Dynamics of diffusion on monoplex and multiplex networks: A message-passing approach

TL;DR

This paper introduces a message-passing approach to accurately model diffusion processes on complex networks, including multiplex networks, outperforming traditional mean-field methods by closely matching observed dynamics and identifying Nash equilibria.

Contribution

The paper develops a general message-passing framework for diffusion on complex and multiplex networks, providing more precise predictions than mean-field approximations.

Findings

Message-passing accurately replicates diffusion dynamics on synthetic networks.

Fixed points of the message-passing equations correspond to Nash equilibria.

Mean-field methods tend to overestimate diffusion size and frequency.

Abstract

New ideas and technologies adopted by a small number of individuals occasionally spread globally through a complex web of social ties.

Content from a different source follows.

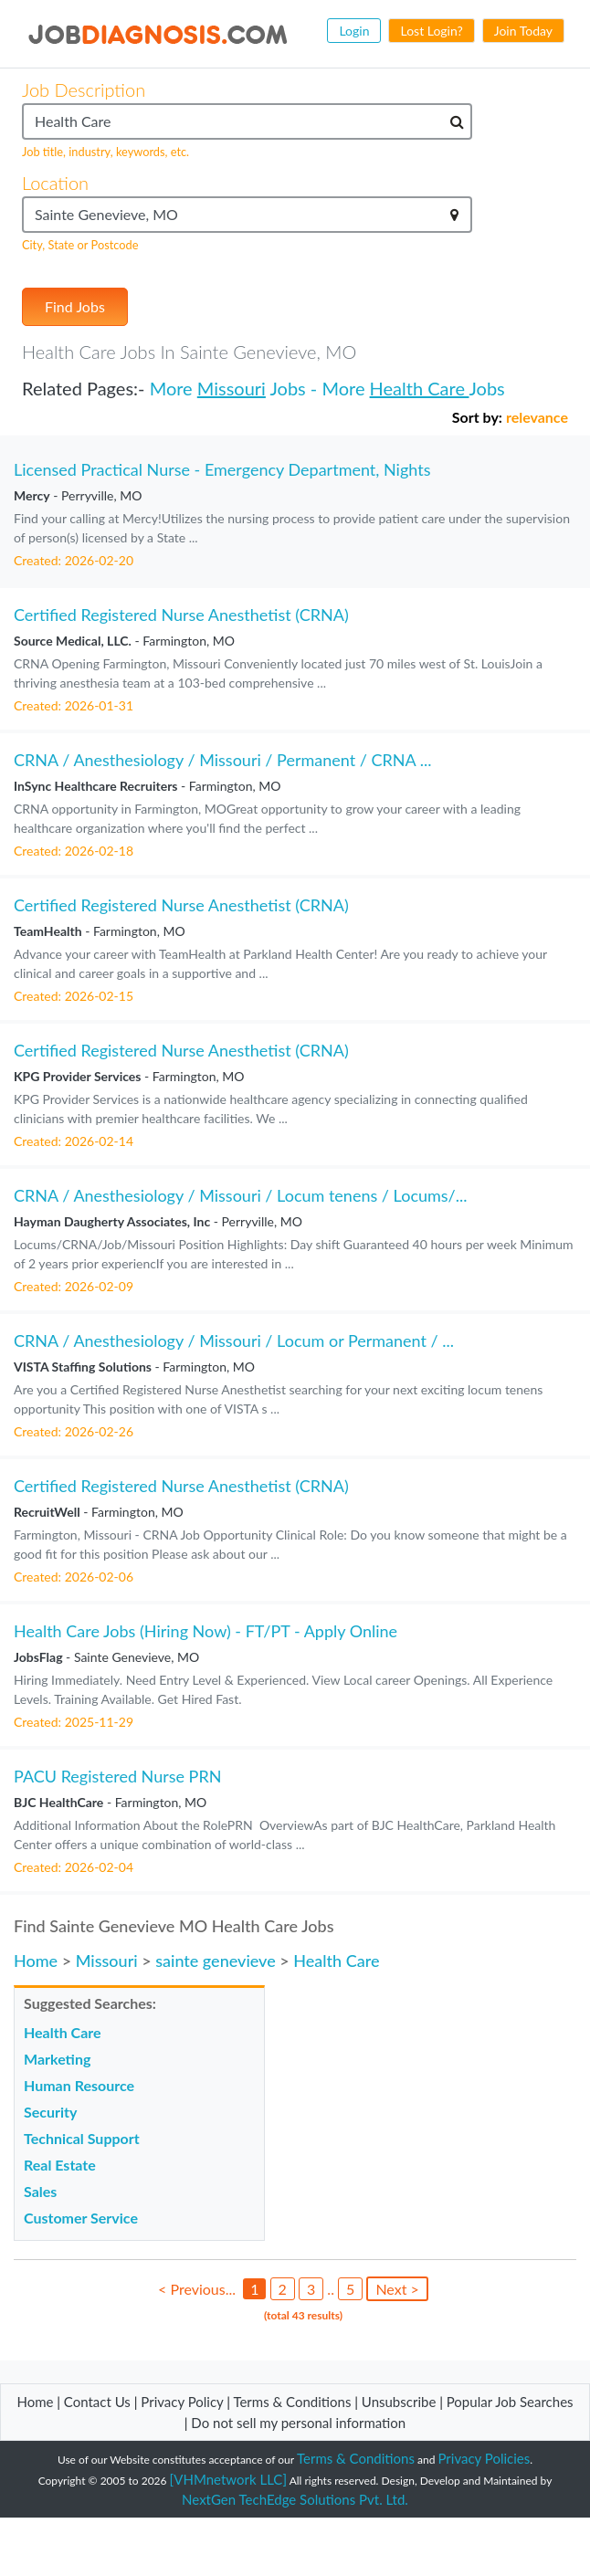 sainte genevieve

Here, we present a simple and general approximation method, namely, a message-passing approach, that allows us to describe the diffusion processes on complex networks in an almost exact manner. We consider two classes of binary-action games in each of which the best pure strategy for individual players is characterized as a variant of the threshold rule. We show that the dynamics of diffusion observed on synthetic networks are accurately replicated by the message-passing equation, whose fixed point corresponds to a Nash equilibrium. In contrast, the mean-field method tends to overestimate the size and frequency of diffusion. We extend the framework to analyze multiplex networks in which social interactions take place in multiple layers.